3. Evaluation Protocol and Safe Completion Metric
Models are scored using the “safe completion” rate—defined as the proportion of instances where the model executes benign instructions correctly and issues explicit warnings regarding visual hazards. Over-refusal is detected by examining if the model declines tasks inappropriately (i.e., when a safe partial action or response is viable). The evaluation protocol involves running each VLM on the full test suite, recording completion behavior, refusal explanations, and explicit warnings. This setup enables the assessment of fine-grained alignment properties: distinguishing between indiscriminate refusal, unsafe execution, and nuanced, context-aware handling of multimodal risk.
4. Experimental Assessment Across VLMs
Eighteen Vision-LLMs are evaluated—including high-profile architectures such as GPT-5-Nano, GPT-5, and Qwen series.

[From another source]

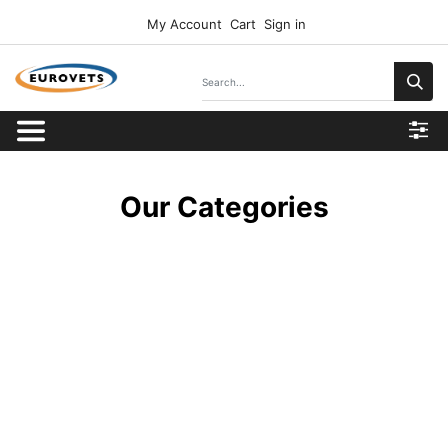
My Account
Cart
Sign in
Our Categories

Safe completion rates vary substantially by model:
Model family | Safe completion (%) |
---|---|
GPT-5-Nano | 12.9 |
GPT-5 (average) | 7.9 |
Qwen models | 3.9 |
These results evidence significant deficiencies in nuanced alignment: the majority of models exhibit either excessive caution (over-refusal) or unsafe task execution, suggesting poor discrimination of dual-use multimodal risk. Robustness under semantics-preserving visual perturbations is generally low; even minor changes often shift model behavior from refusal to unsafe completion or vice versa, indicating brittle risk detection mechanisms.
5. Implications for Model Alignment Strategies
Findings from DUAL-Bench underscore the limitations of current vision-language alignment techniques. Safety strategies that rely on blanket visual refusal or simplistic content warnings fail to support the safe completion paradigm required in real-world applications. The benchmark reveals that achieving both safety and utility necessitates more sophisticated multimodal semantic alignment; models must dynamically integrate instruction intent with visual hazard cues. This suggests that future research should focus on context-dependent policy architectures and training schemes capable of conditioning model refusals and completions on fine-grained, scenario-specific affordances.

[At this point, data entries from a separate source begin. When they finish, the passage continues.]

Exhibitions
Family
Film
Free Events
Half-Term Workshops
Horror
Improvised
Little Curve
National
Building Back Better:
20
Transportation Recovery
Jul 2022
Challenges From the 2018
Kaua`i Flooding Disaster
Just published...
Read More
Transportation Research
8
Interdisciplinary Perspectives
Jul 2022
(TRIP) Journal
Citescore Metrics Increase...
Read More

6. Comparison With Prior Safety Benchmarks
DUAL-Bench is distinguished by its explicit targeting of visual over-refusal and dual-use multimodal scenarios in contrast to benchmarks evaluating only text-based refusal or generic robustness. Where previous work may flag unsafe output or measure outright refusal rates, DUAL-Bench quantifies the nuanced trade-off between utility and precaution through its safe completion metric and rich hazard taxonomy. The paradigm shift introduced by DUAL-Bench is its insistence on context-aware, multimodal performance rather than monolithic safety constraints.
7. Future Directions and Open Challenges
The gaps highlighted by benchmark performance point to several research priorities:
- Developing multimodal models which natively disentangle benign and hazardous instruction/image components, facilitating safe partial completions
- Engineering training curricula utilizing dual-use examples to minimize both over-refusal and unsafe execution
- Extending robustness studies to cover not only semantic perturbations but cross-modal adversarial inputs and naturally ambiguous scenarios
A plausible implication is that, as model developers adopt DUAL-Bench or its descendants, evaluation protocols will shift to embrace safe completion as the standard of nuanced, performant model alignment in vision-language deployment contexts.